Women with voiding difficulty due to BNO who underwent TUI-BN were included in this research. All patients underwent videourodynamics study at baseline and after TUI-BN. Successful outcome was defined as a voiding efficiency of ≥ 66.7% and a global response assessment score of ≥ 2 after treatment. Repeat TUI-BN was considered for patients with insufficient improvement. The outcomes of repeat surgery, surgical complications, and predictive factors of successful outcomes were evaluated.
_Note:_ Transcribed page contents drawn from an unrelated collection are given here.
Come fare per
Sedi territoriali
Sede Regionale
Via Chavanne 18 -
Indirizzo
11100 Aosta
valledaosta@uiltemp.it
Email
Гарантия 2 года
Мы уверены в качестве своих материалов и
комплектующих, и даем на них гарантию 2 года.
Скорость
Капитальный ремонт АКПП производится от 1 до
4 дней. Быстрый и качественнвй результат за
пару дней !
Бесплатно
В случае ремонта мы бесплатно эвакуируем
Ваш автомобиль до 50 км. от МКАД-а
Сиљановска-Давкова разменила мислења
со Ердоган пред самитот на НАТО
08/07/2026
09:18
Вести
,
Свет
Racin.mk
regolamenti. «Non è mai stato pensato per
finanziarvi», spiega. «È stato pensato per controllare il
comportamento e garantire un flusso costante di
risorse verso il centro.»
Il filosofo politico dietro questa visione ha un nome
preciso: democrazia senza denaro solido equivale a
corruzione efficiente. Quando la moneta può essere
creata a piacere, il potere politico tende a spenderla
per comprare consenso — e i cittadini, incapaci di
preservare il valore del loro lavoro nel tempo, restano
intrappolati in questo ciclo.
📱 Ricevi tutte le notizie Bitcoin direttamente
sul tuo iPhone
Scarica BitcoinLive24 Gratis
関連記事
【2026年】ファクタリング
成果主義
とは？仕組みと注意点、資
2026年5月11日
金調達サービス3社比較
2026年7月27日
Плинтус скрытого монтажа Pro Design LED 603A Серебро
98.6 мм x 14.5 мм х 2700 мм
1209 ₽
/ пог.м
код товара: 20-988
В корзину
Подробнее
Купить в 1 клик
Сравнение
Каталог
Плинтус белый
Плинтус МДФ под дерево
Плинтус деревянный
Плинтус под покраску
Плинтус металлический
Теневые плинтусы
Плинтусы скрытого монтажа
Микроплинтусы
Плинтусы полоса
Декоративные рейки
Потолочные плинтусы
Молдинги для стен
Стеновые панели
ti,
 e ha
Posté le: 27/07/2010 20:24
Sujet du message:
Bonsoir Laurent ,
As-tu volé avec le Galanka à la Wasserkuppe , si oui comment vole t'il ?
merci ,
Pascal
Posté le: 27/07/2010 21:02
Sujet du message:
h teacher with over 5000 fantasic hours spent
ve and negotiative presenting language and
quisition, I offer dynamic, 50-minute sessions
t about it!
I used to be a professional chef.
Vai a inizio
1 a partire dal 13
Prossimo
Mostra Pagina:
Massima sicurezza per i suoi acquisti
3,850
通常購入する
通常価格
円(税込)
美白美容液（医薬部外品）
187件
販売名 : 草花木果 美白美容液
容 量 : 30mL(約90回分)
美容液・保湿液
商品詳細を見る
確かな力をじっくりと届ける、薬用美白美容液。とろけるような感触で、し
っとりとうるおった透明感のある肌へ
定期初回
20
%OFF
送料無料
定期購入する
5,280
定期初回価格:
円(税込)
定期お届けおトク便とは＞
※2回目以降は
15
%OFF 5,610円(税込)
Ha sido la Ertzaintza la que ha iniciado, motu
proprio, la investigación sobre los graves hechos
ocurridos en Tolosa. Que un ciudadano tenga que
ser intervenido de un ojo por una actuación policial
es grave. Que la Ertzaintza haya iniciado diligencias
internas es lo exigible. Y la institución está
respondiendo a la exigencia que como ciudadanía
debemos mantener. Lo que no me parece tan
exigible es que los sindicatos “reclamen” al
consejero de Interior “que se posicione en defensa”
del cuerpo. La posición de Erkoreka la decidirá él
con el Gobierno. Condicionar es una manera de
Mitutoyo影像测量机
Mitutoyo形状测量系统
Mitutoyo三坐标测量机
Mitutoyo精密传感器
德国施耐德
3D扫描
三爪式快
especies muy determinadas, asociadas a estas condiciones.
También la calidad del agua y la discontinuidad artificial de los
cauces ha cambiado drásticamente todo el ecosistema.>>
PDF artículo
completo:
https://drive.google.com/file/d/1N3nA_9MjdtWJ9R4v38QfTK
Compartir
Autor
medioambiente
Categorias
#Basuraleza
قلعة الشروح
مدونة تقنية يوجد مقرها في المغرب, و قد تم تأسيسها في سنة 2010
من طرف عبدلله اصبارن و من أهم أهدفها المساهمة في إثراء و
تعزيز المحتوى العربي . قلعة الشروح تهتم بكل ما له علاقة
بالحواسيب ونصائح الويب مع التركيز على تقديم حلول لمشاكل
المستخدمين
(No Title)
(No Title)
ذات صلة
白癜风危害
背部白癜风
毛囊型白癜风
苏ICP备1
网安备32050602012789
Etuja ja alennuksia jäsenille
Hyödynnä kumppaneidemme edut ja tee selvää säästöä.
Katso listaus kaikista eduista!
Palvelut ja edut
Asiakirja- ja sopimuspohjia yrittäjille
In total 158 cases, the success rates were 61.4% and 45.2% after the first and second TUI-BN, respectively, with an overall cumulative rate of 70.3%. The success rates were comparable between patients with detrusor underactivity (DU) and those without (54.9% vs. 68.4%). The absence of a previous history of suburethral sling and a high baseline corrected maximum flow rate were a significant predictor of favorable outcomes. The cumulative rate of regaining self-voiding function was 95.1%. The incidence rates of vesico-vaginal fistula and de novo stress urinary incontinence requiring surgery were 1.2% and 2.5%, respectively.
Regardless of the presence of DU, TUI-BN is effective against female voiding dysfunction caused by BNO. Repeat procedures are beneficial and can improve self-voiding function. A high corrected maximum flow rate and the absence of a previous history of suburethral sling can contribute to greater success rates.
本研究旨在评估单次及重复经尿道膀胱颈切开术(TUI-BN)治疗膀胱出口梗阻(BNO)所致女性排尿功能障碍的疗效。此外,还确定了与更佳治疗结果相关的预测因素。
本研究纳入了因BNO导致排尿困难并接受TUI-BN的女性患者。所有患者在基线时及TUI-BN术后均接受了影像尿动力学检查。成功结局定义为治疗后排尿效率≥66.7%且总体反应评估评分≥2。对改善不足的患者考虑进行重复TUI-BN。评估了重复手术的结果、手术并发症及成功结局的预测因素。
总共158例患者,首次和第二次TUI-BN后的成功率分别为61.4%和45.2%,总体累积成功率为70.3%。逼尿肌活动低下(DU)患者和非DU患者的成功率相当(54.9%对68.4%)。既往无尿道下吊带手术史及基线时校正最大尿流率较高是良好结局的重要预测因素。自主排尿功能恢复的累积率为95.1%。膀胱阴道瘘和需手术治疗的新发压力性尿失禁的发生率分别为1.2%和2.5%。
无论是否存在DU,TUI-BN对BNO所致女性排尿功能障碍均有效。重复手术有益,可改善自主排尿功能。校正最大尿流率较高及既往无尿道下吊带手术史有助于提高成功率。